* _What this task involves_
All lines from the one that contains "This is an 18+ event" through the close of the entries below are to be repeated exactly, without any pictures.

Stored data entries:
[Start of Attachment]

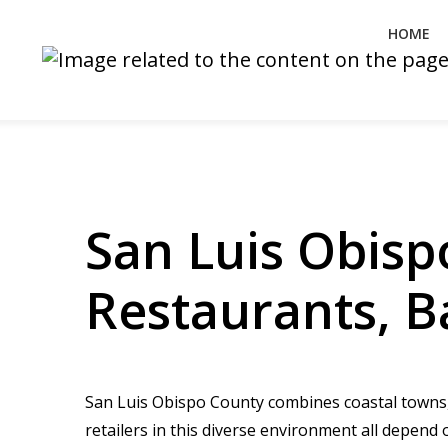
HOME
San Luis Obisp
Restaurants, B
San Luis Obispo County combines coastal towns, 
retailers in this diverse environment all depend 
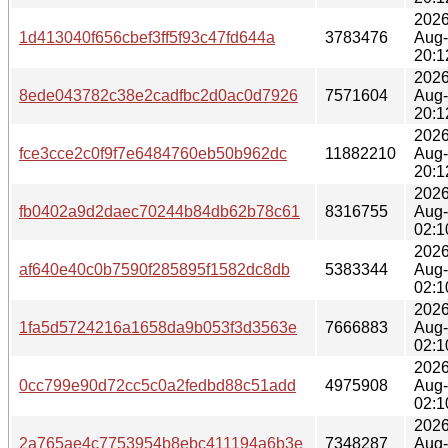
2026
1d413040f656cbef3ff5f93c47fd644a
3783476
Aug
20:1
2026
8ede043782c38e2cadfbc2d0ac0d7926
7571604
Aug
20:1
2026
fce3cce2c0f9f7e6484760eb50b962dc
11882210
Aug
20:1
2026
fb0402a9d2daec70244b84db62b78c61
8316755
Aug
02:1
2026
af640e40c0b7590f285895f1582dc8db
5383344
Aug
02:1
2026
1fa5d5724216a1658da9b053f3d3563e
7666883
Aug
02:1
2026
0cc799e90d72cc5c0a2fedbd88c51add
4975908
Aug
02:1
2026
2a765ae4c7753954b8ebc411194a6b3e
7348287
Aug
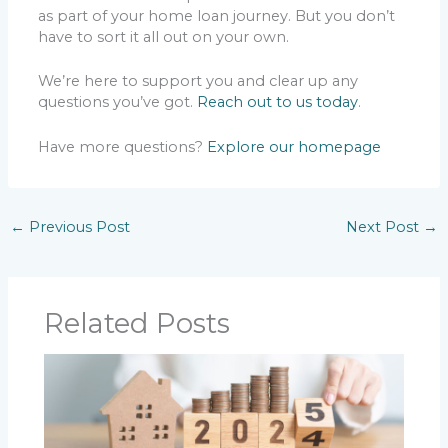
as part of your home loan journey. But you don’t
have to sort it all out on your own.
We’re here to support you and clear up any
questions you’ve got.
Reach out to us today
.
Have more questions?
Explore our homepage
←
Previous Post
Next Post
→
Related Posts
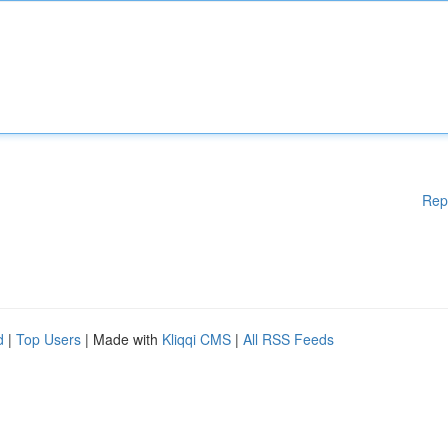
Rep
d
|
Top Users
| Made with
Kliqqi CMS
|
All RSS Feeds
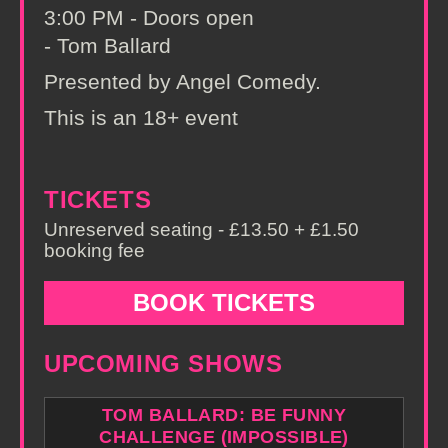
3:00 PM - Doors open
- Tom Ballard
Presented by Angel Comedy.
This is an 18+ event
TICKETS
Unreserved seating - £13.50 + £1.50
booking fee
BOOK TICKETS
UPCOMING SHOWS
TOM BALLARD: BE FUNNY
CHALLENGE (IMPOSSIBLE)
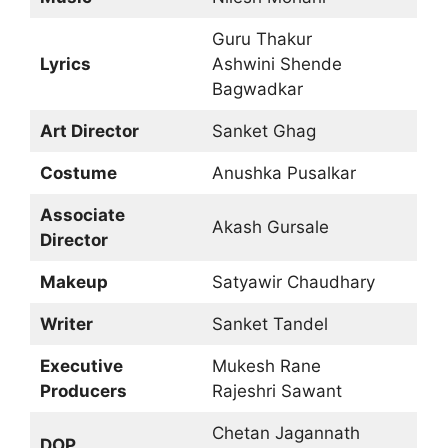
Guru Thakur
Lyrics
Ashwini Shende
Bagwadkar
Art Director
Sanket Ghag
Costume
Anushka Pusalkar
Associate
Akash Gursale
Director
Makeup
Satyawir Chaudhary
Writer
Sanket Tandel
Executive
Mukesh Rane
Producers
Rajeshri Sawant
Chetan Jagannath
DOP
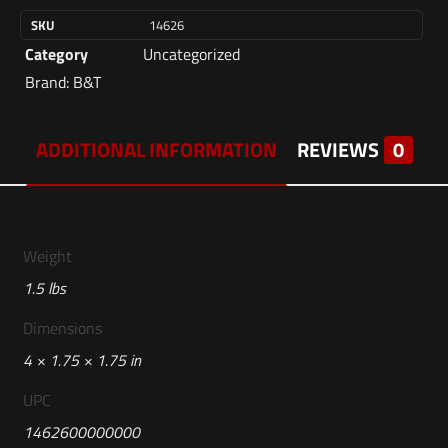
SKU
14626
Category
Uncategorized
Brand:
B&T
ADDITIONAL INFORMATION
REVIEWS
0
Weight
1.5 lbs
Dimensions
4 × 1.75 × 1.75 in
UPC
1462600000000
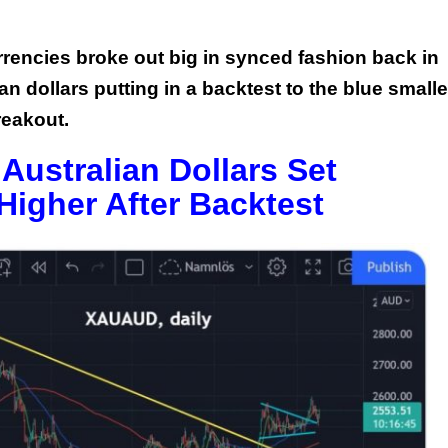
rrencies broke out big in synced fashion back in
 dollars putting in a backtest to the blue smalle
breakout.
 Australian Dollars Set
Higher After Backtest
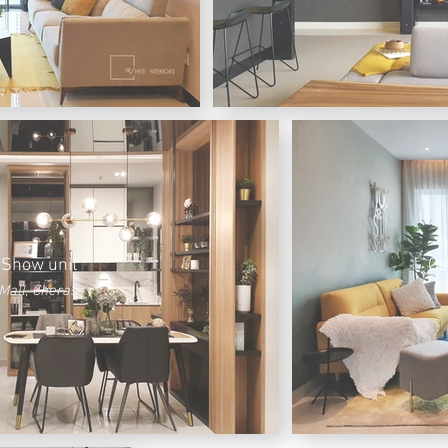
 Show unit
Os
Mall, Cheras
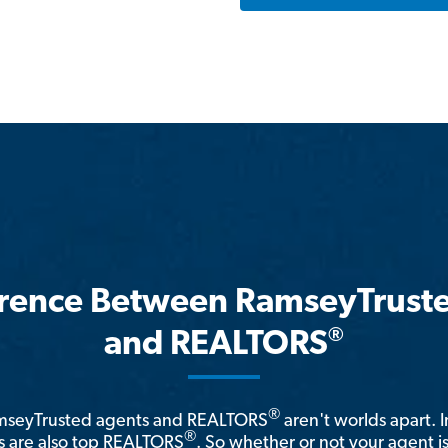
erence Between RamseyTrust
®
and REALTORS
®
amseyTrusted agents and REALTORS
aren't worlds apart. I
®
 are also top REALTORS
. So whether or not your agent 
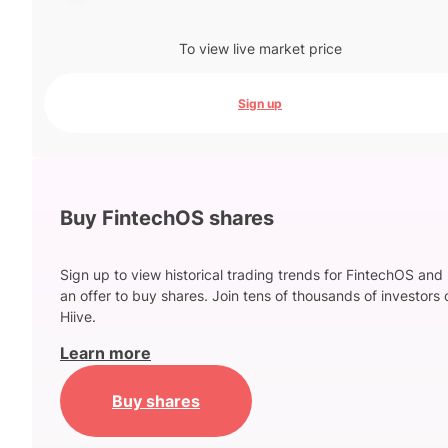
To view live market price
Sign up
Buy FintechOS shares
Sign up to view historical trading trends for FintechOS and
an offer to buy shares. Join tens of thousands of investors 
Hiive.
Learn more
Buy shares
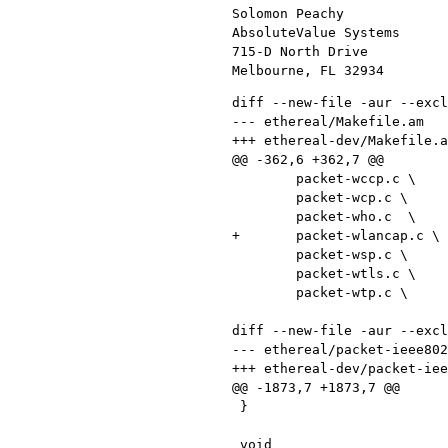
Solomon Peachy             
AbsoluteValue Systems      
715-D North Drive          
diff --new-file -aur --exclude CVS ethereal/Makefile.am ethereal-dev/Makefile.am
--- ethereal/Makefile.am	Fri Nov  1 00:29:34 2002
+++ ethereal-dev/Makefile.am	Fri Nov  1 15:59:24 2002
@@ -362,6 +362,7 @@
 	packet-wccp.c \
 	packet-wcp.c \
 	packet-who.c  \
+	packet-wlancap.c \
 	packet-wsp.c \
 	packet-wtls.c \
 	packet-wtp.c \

[End of Attachment]

* _Solution for this exercise_
This is an 18+ event
TICKETS
Unreserved seating - £13.50 + £1.50
booking fee
BOOK TICKETS
UPCOMING SHOWS
TOM BALLARD: BE FUNNY
CHALLENGE (IMPOSSIBLE)
Guru Thakur
Lyrics
Ashwini Shende
Bagwadkar
Art Director
Sanket Ghag
Costume
Anushka Pusalkar
Associate
Akash Gursale
Director
Makeup
Satyawir Chaudhary
Writer
Sanket Tandel
Executive
Mukesh Rane
Producers
Rajeshri Sawant
Chetan Jagannath
DOP
SKU
14626
Category
Uncategorized
Brand:
B&T
ADDITIONAL INFORMATION
REVIEWS
0
Weight
1.5 lbs
Dimensions
4 × 1.75 × 1.75 in
UPC
1462600000000
rrencies broke out big in synced fashion back in
 dollars putting in a backtest to the blue smalle
breakout.
 Australian Dollars Set
Higher After Backtest
 Show unit
Os
Mall, Cheras
erence Between RamseyTrust
®
and REALTORS
®
amseyTrusted agents and REALTORS
aren't worlds apart. I
®
 are also top REALTORS
. So whether or not your agent 
To view live market price
Sign up
Buy FintechOS shares
Sign up to view historical trading trends for FintechOS and
an offer to buy shares. Join tens of thousands of investors 
Hiive.
Learn more
Buy shares
Solomon Peachy             
AbsoluteValue Systems      
715-D North Drive          
diff --new-file -aur --exclude CVS ethereal/Makefile.am ethereal-dev/Makefile.am
--- ethereal/Makefile.am	Fri Nov  1 00:29:34 2002
+++ ethereal-dev/Makefile.am	Fri Nov  1 15:59:24 2002
@@ -362,6 +362,7 @@
 	packet-wccp.c \
 	packet-wcp.c \
 	packet-who.c  \
+	packet-wlancap.c \
 	packet-wsp.c \
 	packet-wtls.c \
 	packet-wtp.c \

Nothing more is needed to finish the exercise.